Le rôle stratégique durant la Seconde Guerre mondiale
Le pont de Pruniers, à Bouchemaine, près d’Angers (Maine-et-Loire) est un monument emblématique de la Libération d’Angers en août 1944, lors de la Seconde Guerre mondiale. Le pont, situé dans la périphérie de l’agglomération d’Angers, subit des bombardements durant la Seconde Guerre mondiale, en juillet et août 1944, le détruisant partiellement. Le 8 août, les troupes commandées par le général George Patton arrivent près d’Angers. Mais la veille, les forces allemandes ont fait sauter tous les ponts enjambant la Maine. Néanmoins, un wagon bourré d’explosifs est placé au milieu de ce pont par les Allemands afin de pouvoir le faire sauter.
Deux jeunes français, Louis Bordier et Pierre Labbé (ou Pierre-Yves Labbé), se rendent auprès des forces américaines (Saint-Jean-de-Linières) pour les renseigner sur l’existence du pont de Pruniers qui n’est pas encore détruit par l’ennemi. C’est le 6 août 1944 à 16h, que les Américains réussirent à contrôler le site. Grâce aux informations recueillies, les Américains neutralisent la garde allemande et après une nuit de combat, prennent possession du viaduc au matin du 09 août. Cet ouvrage est également bien connu des historiens pour avoir été pris aux Allemands le 8 août 1944 par les soldats américains du 3e bataillon commandé par le Capitaine Robert « Herb » Williams. À ce moment-là, les troupes allemandes se retirent très provisoirement sur la commune de Sainte-Gemmes-sur-Loire d’où elles seront délogées après de violents combats. Il reste la seule voie d’accès vers Angers et permet aux forces alliées d’y traverser la Maine le 9 août pour prendre à revers les troupes ennemies malgré une forte résistance de la section allemande qui défend le pont puis à Sainte-Gemmes-sur-Loire.

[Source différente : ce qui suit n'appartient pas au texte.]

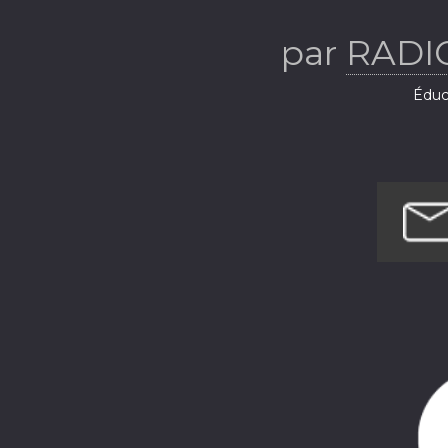
par
RADI
Éduca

80 ans de la libération : le pont de Pruniers fut l'une des clefs de la libération d'Angers
Mémoire et commémoration
Vers la fin des années 1980, une stèle est érigée sur la rive gauche en hommage aux troupes américaines ayant libéré Angers en 1944. Des stèles rendent hommage à la cinquième division d’infanterie US. À noter qu’un Piper L4H Grasshopper, appartenant à Espace Air Passion, a survolé le pont de Pruniers au moment de son inauguration. Cet appareil américain datant de la Seconde Guerre mondiale a participé aux opérations en lien avec la libération de la France en 1944. À Bouchemaine, le pont de Pruniers est un monument emblématique de la Libération d’Angers. Là, des combats meurtriers ont eu lieu entre les troupes américaines et allemandes.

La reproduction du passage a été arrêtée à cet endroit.